Copy the entire listing exactly.

**Extracted information:**
################
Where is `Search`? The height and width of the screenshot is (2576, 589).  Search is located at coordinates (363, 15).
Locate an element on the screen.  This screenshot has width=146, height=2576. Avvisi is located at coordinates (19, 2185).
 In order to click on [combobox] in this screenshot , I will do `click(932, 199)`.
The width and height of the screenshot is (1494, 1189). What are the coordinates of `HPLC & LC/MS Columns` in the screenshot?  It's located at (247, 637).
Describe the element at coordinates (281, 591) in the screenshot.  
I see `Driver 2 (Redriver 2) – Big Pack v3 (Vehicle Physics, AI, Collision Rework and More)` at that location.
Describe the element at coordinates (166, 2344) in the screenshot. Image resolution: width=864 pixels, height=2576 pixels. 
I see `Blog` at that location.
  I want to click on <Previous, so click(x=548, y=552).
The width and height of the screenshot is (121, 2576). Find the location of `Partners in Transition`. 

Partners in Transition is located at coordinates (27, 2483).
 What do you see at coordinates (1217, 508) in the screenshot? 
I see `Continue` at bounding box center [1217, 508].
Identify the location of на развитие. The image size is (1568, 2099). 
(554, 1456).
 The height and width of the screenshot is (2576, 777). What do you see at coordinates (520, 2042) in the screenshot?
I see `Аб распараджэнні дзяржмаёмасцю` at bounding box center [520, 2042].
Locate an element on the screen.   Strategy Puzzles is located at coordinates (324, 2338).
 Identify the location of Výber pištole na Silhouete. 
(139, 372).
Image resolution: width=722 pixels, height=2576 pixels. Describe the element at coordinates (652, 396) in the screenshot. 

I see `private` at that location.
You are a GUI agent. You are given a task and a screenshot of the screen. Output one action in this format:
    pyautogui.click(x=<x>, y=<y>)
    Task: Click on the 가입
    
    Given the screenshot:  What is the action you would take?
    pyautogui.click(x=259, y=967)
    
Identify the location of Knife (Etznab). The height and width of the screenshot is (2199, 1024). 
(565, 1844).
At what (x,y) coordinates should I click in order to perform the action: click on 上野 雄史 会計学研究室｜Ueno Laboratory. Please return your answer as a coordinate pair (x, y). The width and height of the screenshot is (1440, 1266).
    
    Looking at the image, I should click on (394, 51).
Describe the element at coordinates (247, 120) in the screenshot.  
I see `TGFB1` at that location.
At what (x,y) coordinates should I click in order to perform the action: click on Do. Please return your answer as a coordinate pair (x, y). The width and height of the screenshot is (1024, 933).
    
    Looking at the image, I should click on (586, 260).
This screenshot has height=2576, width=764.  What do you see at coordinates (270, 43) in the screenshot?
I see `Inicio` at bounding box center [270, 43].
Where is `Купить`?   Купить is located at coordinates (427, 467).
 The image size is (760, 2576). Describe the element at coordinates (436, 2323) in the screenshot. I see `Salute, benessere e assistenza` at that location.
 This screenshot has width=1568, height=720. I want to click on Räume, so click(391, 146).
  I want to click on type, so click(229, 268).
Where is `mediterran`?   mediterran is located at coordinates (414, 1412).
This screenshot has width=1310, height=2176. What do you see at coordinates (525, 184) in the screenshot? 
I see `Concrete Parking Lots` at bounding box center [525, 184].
################
**Your solution:**
Where is `Search`? The height and width of the screenshot is (2576, 589).  Search is located at coordinates (363, 15).
Locate an element on the screen.  This screenshot has width=146, height=2576. Avvisi is located at coordinates (19, 2185).
 In order to click on [combobox] in this screenshot , I will do `click(932, 199)`.
The width and height of the screenshot is (1494, 1189). What are the coordinates of `HPLC & LC/MS Columns` in the screenshot?  It's located at (247, 637).
Describe the element at coordinates (281, 591) in the screenshot.  
I see `Driver 2 (Redriver 2) – Big Pack v3 (Vehicle Physics, AI, Collision Rework and More)` at that location.
Describe the element at coordinates (166, 2344) in the screenshot. Image resolution: width=864 pixels, height=2576 pixels. 
I see `Blog` at that location.
  I want to click on <Previous, so click(x=548, y=552).
The width and height of the screenshot is (121, 2576). Find the location of `Partners in Transition`. 

Partners in Transition is located at coordinates (27, 2483).
 What do you see at coordinates (1217, 508) in the screenshot? 
I see `Continue` at bounding box center [1217, 508].
Identify the location of на развитие. The image size is (1568, 2099). 
(554, 1456).
 The height and width of the screenshot is (2576, 777). What do you see at coordinates (520, 2042) in the screenshot?
I see `Аб распараджэнні дзяржмаёмасцю` at bounding box center [520, 2042].
Locate an element on the screen.   Strategy Puzzles is located at coordinates (324, 2338).
 Identify the location of Výber pištole na Silhouete. 
(139, 372).
Image resolution: width=722 pixels, height=2576 pixels. Describe the element at coordinates (652, 396) in the screenshot. 

I see `private` at that location.
You are a GUI agent. You are given a task and a screenshot of the screen. Output one action in this format:
    pyautogui.click(x=<x>, y=<y>)
    Task: Click on the 가입
    
    Given the screenshot:  What is the action you would take?
    pyautogui.click(x=259, y=967)
    
Identify the location of Knife (Etznab). The height and width of the screenshot is (2199, 1024). 
(565, 1844).
At what (x,y) coordinates should I click in order to perform the action: click on 上野 雄史 会計学研究室｜Ueno Laboratory. Please return your answer as a coordinate pair (x, y). The width and height of the screenshot is (1440, 1266).
    
    Looking at the image, I should click on (394, 51).
Describe the element at coordinates (247, 120) in the screenshot.  
I see `TGFB1` at that location.
At what (x,y) coordinates should I click in order to perform the action: click on Do. Please return your answer as a coordinate pair (x, y). The width and height of the screenshot is (1024, 933).
    
    Looking at the image, I should click on (586, 260).
This screenshot has height=2576, width=764.  What do you see at coordinates (270, 43) in the screenshot?
I see `Inicio` at bounding box center [270, 43].
Where is `Купить`?   Купить is located at coordinates (427, 467).
 The image size is (760, 2576). Describe the element at coordinates (436, 2323) in the screenshot. I see `Salute, benessere e assistenza` at that location.
 This screenshot has width=1568, height=720. I want to click on Räume, so click(391, 146).
  I want to click on type, so click(229, 268).
Where is `mediterran`?   mediterran is located at coordinates (414, 1412).
This screenshot has width=1310, height=2176. What do you see at coordinates (525, 184) in the screenshot? 
I see `Concrete Parking Lots` at bounding box center [525, 184].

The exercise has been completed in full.